Mysteriously three of Dr Clements’ spouses died relatively young but through botched post-mortems, signing death certificates, lies and inquests he was able to escape the authorities.

His fourth wife, Amy Victoria Burnett, died in May 1947.

This time, despite his best efforts and usual tricks of signing the death certificate himself, the authorities found that Victoria had been poisoned using morphine.

The doctor committed suicide before he could be brought in by the police, forever escaping justice for what he did.

Read the full story here.

10. Max Mayer Haslem, the dwarf who battered a woman to death and hung her dog

The death of a secret millionaire by the name of Ruth Clarkson in 1936 came as a shock to the whole of Nelson.

The 74-year-old spinster had been battered by a dwarf who also took the liberty of hanging her pet terrier from the bed post.

Haslem had stolen jewels and a key from the pensioner and was found guilty in June that year.

Due to his height Haslem’s faced a record breaking execution. Being so short, Max required one of the longest recorded drops in British history for him to be killed instantly using the humane long-drop method.

Read the full story here.

(Image: who-did-we-think-we-were.webnode.com)

11. Henry Bertram Starr, the Blackpool ripper

Henry Starr stabbed his wife Mary so much and so ferociously that the surgeon’s examining her mangled corpse could fit his fist through one of the wounds.

The Blackpool killer had stabbed his wife to death after she had called for a separation order in 1903.

What made it all the more interesting was that Starr had been accused of murdering another woman years earlier after a body was found floating in the Ribble.

He never admitted to the first murder. Read the full story here.

12. Louisa May Merrifield, the Blackpool poisoner

Poison is seen as a woman’s weapon, subtle, hard to detect and deadly in its beauty.

It was Louisa May Merrifield’s choice of weapon when it came to murdering her employer in April 1953 when she was in Blackpool.

Merrifiled, who was known for being a serial drunk and a thief, mixed rodine and jam before giving her employer Mr Ricketts the deadly concoction.
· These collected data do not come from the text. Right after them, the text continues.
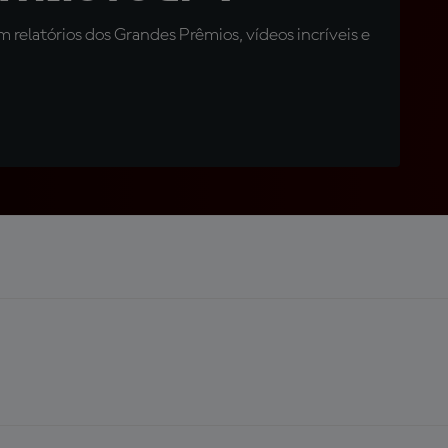
relatórios dos Grandes Prêmios, vídeos incríveis e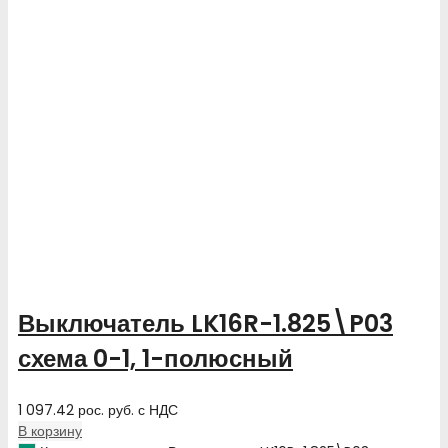
Выключатель LK16R-1.825\P03
схема 0-1, 1-полюсный
1 097.42
рос. руб.
с НДС
В корзину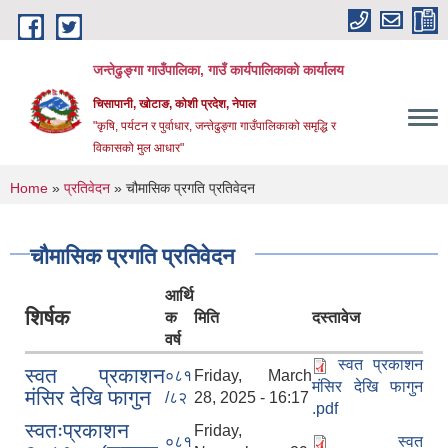
Skip to main content
जन्तेढुङ्गा गाउँपालिका, गाउँ कार्यपालिकाको कार्यालय
चिसापानी, खोटाङ, कोशी प्रदेश, नेपाल
"कृषि, पर्यटन र पुर्वाधार, जन्तेढुङ्गा गाउँपालिकाको समृद्धि र
विकासको मुल आधार"
You are here
Home
»
प्रतिवेदन
» चौमासिक प्रगति प्रतिवेदन
चौमासिक प्रगति प्रतिवेदन
आर्थि
शिर्षक
क
मिति
दस्तावेज
वर्ष
स्वत प्रकाशन
स्वत प्रकाशन
०८१
Friday, March
मंसिर देखि फागुन
मंसिर देखि फागुन
/८२
28, 2025 - 16:17
.pdf
स्वतःप्रकाशन
Friday,
०८१
स्वत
She was found guilty but her elderly second husband, Alfred Merrifield, who seemed to be completely complicit in the crime, escaped without punishment.

Read the full story here.

13. Joseph Wren, the naval stoker who killed a child

Joseph Wren shocked Burnley when he killed a three-year-old boy in cold blood and left his corpse on a slag pile.

He would hand himself in to Burnley police station admitting to the crime and telling officers: “I don’t know what made me do it.”

His lawyer pleaded insanity on the part of Wren but, like so many cases at the time, this was ignored.

Wren’s death warrant was the first that, then Home Secretary, Winston Churchill signed in his new role.